Franceinfo : Il y a une semaine, l’administration américaine affirmait que le départ de Bachar Al-Assad n’était plus une priorité pour Washington. Comment faut-il interpréter ce soudain revirement de situation ?

C’est un fait, Donald Trump est quelqu’un d’imprévisible, mais cette frappe soudaine s’explique par différents éléments. D’abord par l’émotion générale suscitée par le bombardement à l’arme chimique de ce village syrien, cette semaine. C’est loin d’être la première fois que Bachar Al-Assad assassine son peuple. Seulement, cette fois, il y a eu des images d’enfants gazés qui ont beaucoup choqué l’opinion américaine. Comme en France, les chaînes de télévision américaines ont diffusé en boucle ces images atroces. Après les signaux plutôt positifs que son administration avait envoyés à Bachar Al-Assad, Trump se devait de réagir.

D’autre part, Donald Trump a souhaité montrer au monde qu’il était un homme fort et qu’il était prêt à agir seul, sans se soucier des tergiversations de l’ONU. Il rompt ainsi avec son prédécesseur, qui avait dû reculer en 2013, malgré sa fameuse déclaration sur la ligne rouge. Lui montre qu’il n’a pas besoin de négocier, ni avec le Conseil de sécurité, ni avec le Congrès, pour intervenir. Il s’inscrit dans un rôle de chef de guerre. C’est une position très « viriliste ».

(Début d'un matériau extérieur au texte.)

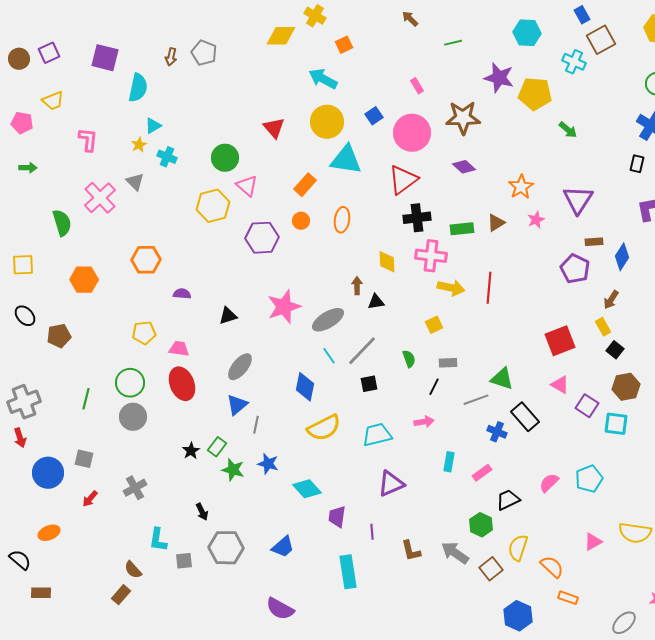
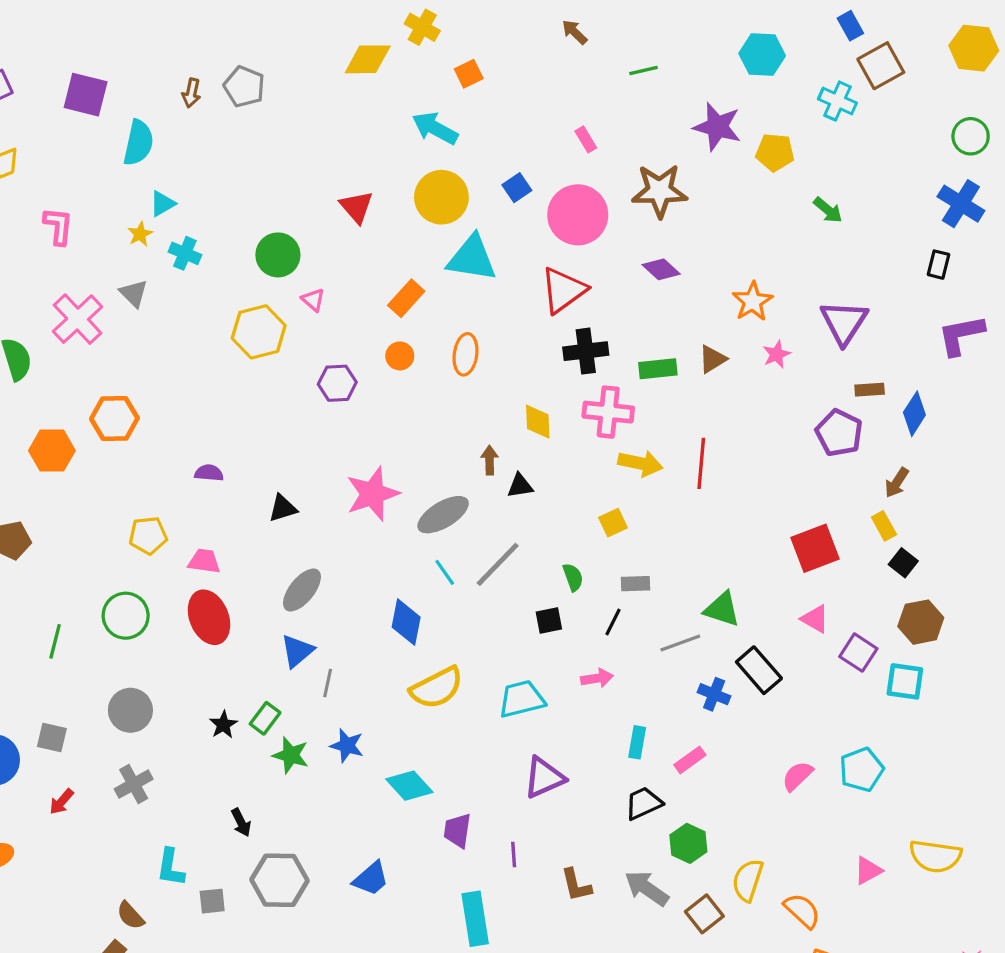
yellow pentagon: (535, 94) -> (775, 152), size x0.7
pink triangle: (247, 186) -> (313, 300), size x0.7
purple hexagon: (262, 238) -> (337, 383), size x0.7
orange hexagon: (146, 260) -> (114, 418), moved
black square: (369, 384) -> (549, 620), moved
gray circle: (133, 417) -> (130, 710), moved
black trapezoid: (508, 500) -> (643, 803), moved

En rompant ainsi avec la politique menée par Barack Obama, Donald Trump répond-il aussi à des enjeux de politique intérieure ?

Evidemment. Cette frappe s’inscrit dans un contexte intérieur très particulier pour Donald Trump. Il a été mis en grande difficulté par les accusations d’immixtion probable de la Russie dans la campagne présidentielle. Le FBI et le Sénat enquêtent sur ses proches, accusés de liens avec Moscou. Aujourd’hui, Donald Trump veut montrer l’image d’un président qui n’est pas inféodé au Kremlin et qui a son propre libre arbitre.

Outre ces accusations, le nouveau président américain a essuyé une série d’échecs politiques avec la réforme de la santé et le décret sur l’immigration. Récemment, il a encore été fragilisé par l’éviction de son bras droit Steve Bannon du Conseil de sécurité nationale. Avec cette frappe, Donald Trump a réussi à remettre les Républicains en ordre de marche derrière lui.

Et sur le plan extérieur, que cela veut-il dire ?

Le moment n’est pas anodin. Cette frappe a été décidée alors que Donald Trump reçoit le président chinois. Il veut montrer qu’il n’est pas uniquement dans le bluff et qu’il est capable d’agir. Un message aussi destiné à la Corée du Nord et à l’Iran.

Sur le Moyen-Orient, maintenant, ma conviction est qu’il n’a pas de réelle stratégie pour la région. Son administration et la diplomatie américaine se sont inquiétées ces derniers mois de son incompétence et de sa difficulté à prendre acte de la complexité du jeu d’alliance dans la région. Que va-t-il se passer désormais dans ce billard à plusieurs bandes qu’est le conflit syrien ? C’est la grande question.